Davalı vekili, müvekkili şirket yetkilisi ile davalı şirket yetkilisinin sadece mağazanın içindeki tüm giysiler ve demirbaş eşyanın satın alınması konusunda anlaşma yapıldığını, 100.000,00 TL’nin davacı tarafından gönderildiğini, satılan malların gerçek değerinin belirtilenden fazla olduğunu, mağazanın kiralanması konusunda bir taahhütlerinin bulunmadığını, zaten mülk sahibi ile kendileri arasında yapılan kira sözleşmesinde devir yasağı bulunduğunu, davacı ile dükkan sahibi arasında sözlü kira sözleşmesinin gerçekleştirildiğini ve müvekkilinin kira sözleşmesinin 29/01/2015 tarihinde feshedildiğini, daha sonra mal sahibi ile davacı arasında depozito konusunda anlaşmazlık çıkması sebebiyle kira akdinin sonu erdiğini savunarak açılan davanın reddine karar verilmesini talep etmiştir.
Mahkemece iddia, savunma ve tüm dosya kapsamına göre, taraflar arasındaki sözleşme ile yalnızca mağaza içindeki sözleşmede belirtilen demirbaşların değil, sözleşmede "Collezione isimli
mağazayı" denmek suretiyle mağazanın da demirbaşlarla birlikte devrinin kararlaştırıldığı, sözleşmenin geçersiz hale gelmesi nedeniyle tarafların birbirlerinden aldıklarını sebepsiz zenginleşme hükümleri uyarınca iade etmeleri gerektiği, davacı tarafından dosyada bulunan Balıkesir 1. Noterliği"nin 19 Şubat 2015 tarih ve 02387 yevmiye sayılı ihtarnamesi keşide edilerek ödenen bedelin iadesinin talep edildiği, davalının ihtarname ile bildirilen sürede ödenen bedeli davacıya iade etmediği, takibe davalının itirazının haksız olduğu gerekçeleri davanın kabulü ile Balıkesir 2.İcra Müdürlüğü"nün 2015/1050 Esas sayılı takip dosyasına itirazının iptali ile takibin devamına, %20 tazminatın davalıdan tahsiline karar verilmiştir.
Karara karşı, davalı vekili tarafından istinaf kanun yoluna başvurulmuştur.
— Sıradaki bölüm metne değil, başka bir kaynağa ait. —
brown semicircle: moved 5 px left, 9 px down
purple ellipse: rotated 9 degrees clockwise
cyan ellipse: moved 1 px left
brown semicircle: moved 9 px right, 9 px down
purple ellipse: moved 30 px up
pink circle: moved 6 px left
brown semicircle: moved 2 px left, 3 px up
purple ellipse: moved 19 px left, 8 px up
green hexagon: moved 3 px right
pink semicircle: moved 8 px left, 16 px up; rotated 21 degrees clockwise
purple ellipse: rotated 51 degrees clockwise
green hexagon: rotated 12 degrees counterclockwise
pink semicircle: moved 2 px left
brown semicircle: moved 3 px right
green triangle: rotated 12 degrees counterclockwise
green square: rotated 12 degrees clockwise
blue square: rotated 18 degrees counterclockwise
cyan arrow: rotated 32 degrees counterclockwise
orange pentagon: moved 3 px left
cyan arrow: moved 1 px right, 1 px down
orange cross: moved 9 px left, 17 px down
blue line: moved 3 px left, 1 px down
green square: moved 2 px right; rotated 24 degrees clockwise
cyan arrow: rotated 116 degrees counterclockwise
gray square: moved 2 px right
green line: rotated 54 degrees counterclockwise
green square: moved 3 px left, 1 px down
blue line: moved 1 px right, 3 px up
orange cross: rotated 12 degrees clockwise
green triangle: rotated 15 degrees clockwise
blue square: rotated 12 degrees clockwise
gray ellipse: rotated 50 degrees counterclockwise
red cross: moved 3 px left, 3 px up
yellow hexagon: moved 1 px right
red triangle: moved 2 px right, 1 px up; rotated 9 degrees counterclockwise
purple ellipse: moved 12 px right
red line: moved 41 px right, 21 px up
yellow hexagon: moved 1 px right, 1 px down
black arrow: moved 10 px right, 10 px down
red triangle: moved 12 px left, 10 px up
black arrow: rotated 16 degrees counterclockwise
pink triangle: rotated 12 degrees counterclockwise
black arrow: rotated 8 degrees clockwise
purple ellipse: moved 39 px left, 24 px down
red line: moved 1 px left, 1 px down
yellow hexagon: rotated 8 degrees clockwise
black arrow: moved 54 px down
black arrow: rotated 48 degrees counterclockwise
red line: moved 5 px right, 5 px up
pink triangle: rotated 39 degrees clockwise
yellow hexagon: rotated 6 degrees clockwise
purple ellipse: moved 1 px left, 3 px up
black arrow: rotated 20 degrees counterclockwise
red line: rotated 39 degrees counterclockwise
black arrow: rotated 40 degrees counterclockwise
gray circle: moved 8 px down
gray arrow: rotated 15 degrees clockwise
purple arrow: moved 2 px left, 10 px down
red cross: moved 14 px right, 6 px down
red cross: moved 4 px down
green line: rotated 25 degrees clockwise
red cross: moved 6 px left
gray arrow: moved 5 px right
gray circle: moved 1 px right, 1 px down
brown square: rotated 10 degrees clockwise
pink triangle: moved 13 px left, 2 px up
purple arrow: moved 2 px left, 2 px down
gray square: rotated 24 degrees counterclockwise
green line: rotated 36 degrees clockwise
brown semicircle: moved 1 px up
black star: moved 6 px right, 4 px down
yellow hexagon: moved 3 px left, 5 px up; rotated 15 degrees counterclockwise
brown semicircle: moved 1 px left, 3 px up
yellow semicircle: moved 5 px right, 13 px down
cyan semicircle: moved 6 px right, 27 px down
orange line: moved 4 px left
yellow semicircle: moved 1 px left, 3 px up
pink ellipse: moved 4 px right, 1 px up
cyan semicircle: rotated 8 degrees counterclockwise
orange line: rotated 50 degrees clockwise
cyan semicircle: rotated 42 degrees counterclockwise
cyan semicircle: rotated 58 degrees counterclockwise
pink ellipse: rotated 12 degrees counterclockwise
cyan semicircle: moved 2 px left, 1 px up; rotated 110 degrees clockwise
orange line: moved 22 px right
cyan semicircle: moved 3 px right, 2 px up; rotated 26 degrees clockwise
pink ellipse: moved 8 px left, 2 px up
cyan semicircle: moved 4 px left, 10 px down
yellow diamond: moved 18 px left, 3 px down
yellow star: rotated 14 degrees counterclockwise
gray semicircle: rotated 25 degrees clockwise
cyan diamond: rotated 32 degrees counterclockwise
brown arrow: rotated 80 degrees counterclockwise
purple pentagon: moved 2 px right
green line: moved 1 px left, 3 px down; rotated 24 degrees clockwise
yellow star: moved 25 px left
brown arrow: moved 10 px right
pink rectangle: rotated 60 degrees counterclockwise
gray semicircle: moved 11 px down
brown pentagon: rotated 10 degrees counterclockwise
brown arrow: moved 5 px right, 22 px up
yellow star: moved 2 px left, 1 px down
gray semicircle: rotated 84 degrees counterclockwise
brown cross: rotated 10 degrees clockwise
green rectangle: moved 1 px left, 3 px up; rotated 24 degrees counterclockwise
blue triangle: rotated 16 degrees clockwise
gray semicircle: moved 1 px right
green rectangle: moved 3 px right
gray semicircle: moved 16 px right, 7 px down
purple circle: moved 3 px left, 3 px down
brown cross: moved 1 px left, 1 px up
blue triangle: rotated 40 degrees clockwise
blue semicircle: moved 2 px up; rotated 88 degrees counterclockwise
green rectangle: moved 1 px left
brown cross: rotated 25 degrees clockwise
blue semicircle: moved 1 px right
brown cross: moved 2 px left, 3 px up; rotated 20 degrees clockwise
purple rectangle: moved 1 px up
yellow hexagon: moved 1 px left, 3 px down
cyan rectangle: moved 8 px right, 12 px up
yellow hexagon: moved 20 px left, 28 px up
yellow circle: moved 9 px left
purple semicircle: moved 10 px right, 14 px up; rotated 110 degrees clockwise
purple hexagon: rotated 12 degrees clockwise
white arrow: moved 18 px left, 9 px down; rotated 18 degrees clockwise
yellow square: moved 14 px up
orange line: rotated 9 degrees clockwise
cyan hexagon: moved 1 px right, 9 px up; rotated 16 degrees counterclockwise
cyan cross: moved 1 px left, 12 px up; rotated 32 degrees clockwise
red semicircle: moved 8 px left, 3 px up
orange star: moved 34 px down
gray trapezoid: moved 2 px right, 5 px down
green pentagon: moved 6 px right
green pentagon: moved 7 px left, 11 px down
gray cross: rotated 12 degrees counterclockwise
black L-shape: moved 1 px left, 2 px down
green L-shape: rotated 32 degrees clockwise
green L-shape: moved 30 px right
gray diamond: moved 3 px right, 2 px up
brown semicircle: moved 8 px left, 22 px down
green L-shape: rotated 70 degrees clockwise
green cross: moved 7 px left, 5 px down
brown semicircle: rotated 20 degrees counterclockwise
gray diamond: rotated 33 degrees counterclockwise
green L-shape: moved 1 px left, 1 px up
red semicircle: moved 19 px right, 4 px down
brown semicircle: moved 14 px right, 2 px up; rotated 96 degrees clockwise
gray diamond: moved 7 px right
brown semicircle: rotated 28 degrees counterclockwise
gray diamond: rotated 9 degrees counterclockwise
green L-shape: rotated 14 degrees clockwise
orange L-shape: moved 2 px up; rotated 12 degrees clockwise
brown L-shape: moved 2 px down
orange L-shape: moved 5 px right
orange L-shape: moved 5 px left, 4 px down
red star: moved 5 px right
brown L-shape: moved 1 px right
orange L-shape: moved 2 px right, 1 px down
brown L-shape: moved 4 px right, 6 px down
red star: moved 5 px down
... Bölge Adliye Mahkemesince, taraflar arasında imzalanan 07.01.2015 tarihli sözleşme hükümleri incelendiğinde devir konusunun salt mağaza içindeki menkul mal ve sistemlerle sınırlı olmayıp, içindeki sistemler dahil olmak üzere mağazanın devrine ilişkin bulunduğu, anlaşmanın asıl amacının mağazanın devrine yönelik olduğu, mahkemece yapılan hukuki değerlendirmede ve varılan sonuçta usul ve yasaya aykırı bir yön bulunmayıp, davalı tarafın uyuşmazlığın esasına yönelik olarak yaptığı istinaf itirazlarının yerinde görülmediği, ancak dava değerinin dava dilekçesinde 100.000,00 olarak belirtildiği, takibin ise 100.000,00 TL asıl alacak, 665,75 TL işlemiş faiz olmak üzere toplam 100.665,75 TL miktara yönelik olduğu, mahkemece takip dosyasına yapılan itirazın iptali ile takibin devamına karar verilmek suretiyle dava değeri olarak harçlandırılmamış olan işlemiş faiz miktarı 665,75 TL"yi de kapsayacak şekilde karar verilmesi yerinde görülmediği gerekçesi ile yeniden yargılama yapılmasına ihtiyaç duyulmaksızın davalı vekilinin istinaf başvurusunun kısmen kabulü ile Balıkesir 2. Asliye Mahkemesinin 01.11.2016 tarih, 2015/259 Esas, 2016/522 sayılı kararının kaldırılmasına, davanın kabulü ile davalının Balıkesir 2.İcra Müdürlüğü"nün 2015/1050 Esas sayılı takip dosyasına yaptığı itirazın 100.000,00 TL asıl alacak yönünden iptali ile takibin bu miktar üzerinden takip talebindeki koşullarla devamına, %20 icra inkar tazminatının davalıdan tahsiline karar verilmiştir.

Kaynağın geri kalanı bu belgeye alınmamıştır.